"Just an update. Ive produced about 4 lbs of boysenberries thus far. Im totally addicted. What a great tasting boysen! The whole family loves the beauty and complex flavor of this boysen cultivar! They are stunningly gorgeous! My newly growing primacanes are going to be much much stronger in their second season. The new vines are twice as thick as the first year vinesdue to a more mature and stronger crown. Highly recommend!"

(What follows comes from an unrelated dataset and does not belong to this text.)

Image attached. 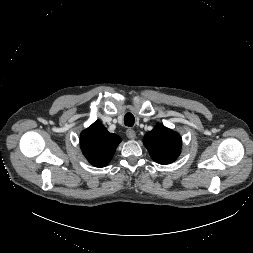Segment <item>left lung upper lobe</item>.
Here are the masks:
<instances>
[{"mask_svg":"<svg viewBox=\"0 0 253 253\" xmlns=\"http://www.w3.org/2000/svg\"><path fill=\"white\" fill-rule=\"evenodd\" d=\"M143 143L152 159L159 164H170L181 153L182 140L180 135L160 124L146 133Z\"/></svg>","mask_w":253,"mask_h":253,"instance_id":"left-lung-upper-lobe-1","label":"left lung upper lobe"}]
</instances>
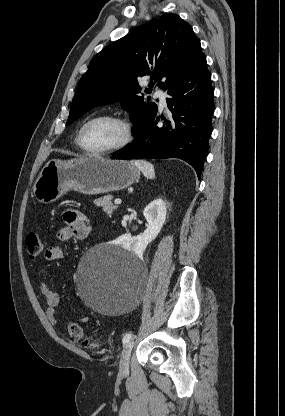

Jun 05 2013, 13:00 PMby Reuben Valles
"Last June i received 3 Thornless Boysenberry Plants. I planted them in containers and along a fence trellised at 3ft and 5.5 ft. I allowed the crowns to grow 3 vines per container and trellised them up all summer and fall out here in California zone 10. I used soil moist to maintain moisture with my over 100 degree late summer temps. Be careful in fall when it cools and dont overwater. Especially with soil moist in the soil. I did well with this and now i have three beautifully trellised vines some 10ft long. I now have loads of beautiful white flowers on these self propagating plants. I practiced primocane suppression and never allowed more than the 3 vines to grow up from the crowns and I nipped off any other shoots. I also nipped off any laterals near the bases. I wanted the vines to trellis out on the upper and lower wires first. Once i pinched off the ends, they began to cascade off laterals. i want the secondaries to cascade down off the trellised vines. These plants and vines seem alot more dainty or easier to break than the thick Ol thonred variety of Boysenberries. At this point however, they have done very well and seem hearty and healthy. They are flowering out well in advance of my thorned variety Boysenberries. Seems like weeks ahead."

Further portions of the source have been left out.